Peran Orangtua dan Teknologi Pendukung dalam Pengelolaan Scree Time

Sahabat Fimela, anak-anak belajar dari contoh. Oleh karena itu, orangtua harus menjadi teladan yang baik dalam mengelola penggunaan gadget mereka sendiri. Jika orangtua selalu menggunakan ponsel mereka, anak-anak juga akan ingin melakukan hal yang sama. Letakkan ponsel saat makan, hindari "doom-scrolling" di depan anak-anak, dan tetapkan batas waktu layar Anda sendiri sebelum tidur.

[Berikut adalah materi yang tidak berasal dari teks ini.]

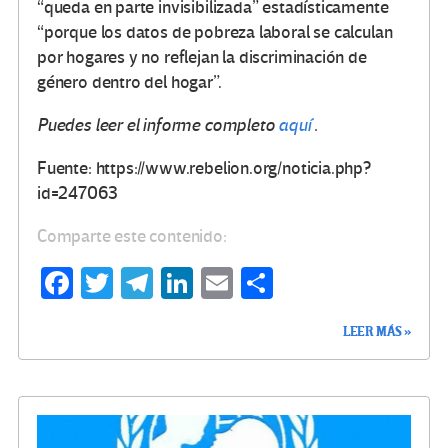
“queda en parte invisibilizada” estadísticamente
“porque los datos de pobreza laboral se calculan
por hogares y no reflejan la discriminación de
género dentro del hogar”.
Puedes leer el informe completo
aquí
.
Fuente: https://www.rebelion.org/noticia.php?
id=247063
Comparte este contenido:
Fa
T
Te
Li
E
C
ce
wi
le
n
m
o
LEER MÁS »
b
tt
gr
ke
ail
m
o
er
a
dI
p
o
m
n
ar
k
tir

Bangun rutinitas harian yang mencakup waktu untuk tugas rumah, bermain di luar ruangan, aktivitas kreatif, dan makan bersama keluarga. Pertimbangkan untuk menerapkan sistem di mana screen time harus didapatkan, bukan diberikan tanpa syarat. Berikan tugas harian sederhana, dan berikan waktu layar hanya setelah tugas-tugas ini selesai. Sistem token atau chip juga bisa digunakan, di mana setiap chip mewakili sejumlah waktu layar tertentu yang dapat ditukarkan anak kapan pun mereka mau.

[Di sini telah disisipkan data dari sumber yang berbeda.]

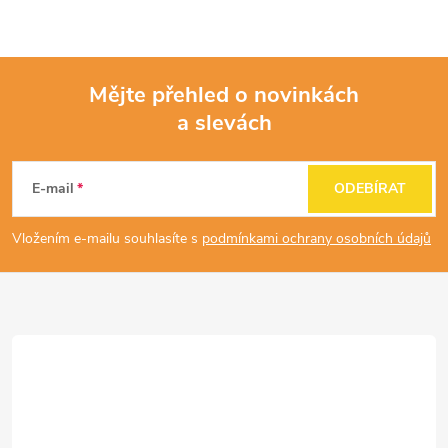
v
ý
Mějte přehled o novinkách
p
a slevách
Z
i
á
s
E-mail
ODEBÍRAT
u
p
Vložením e-mailu souhlasíte s
podmínkami ochrany osobních údajů
a
t
í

Manfaatkan alat teknologi yang tersedia untuk membantu mengelola screen time. Gunakan kontrol orangtua, pengatur waktu aplikasi, dan laporan aktivitas untuk memantau dan membatasi waktu layar. Yang tak kalah penting adalah komunikasi terbuka. Lakukan percakapan yang jujur dengan anak-anak tentang bagaimana, kapan, dan mengapa layar digunakan. Ini membantu mereka merasa didengar dan dihormati, serta memahami dampak penggunaan layar yang berlebihan, seperti potensi masalah kesehatan mata. AAP juga merekomendasikan pembuatan Rencana Media Keluarga untuk memfasilitasi diskusi tentang penggunaan media yang aman dan praktis yang sesuai dengan kebutuhan spesifik keluarga.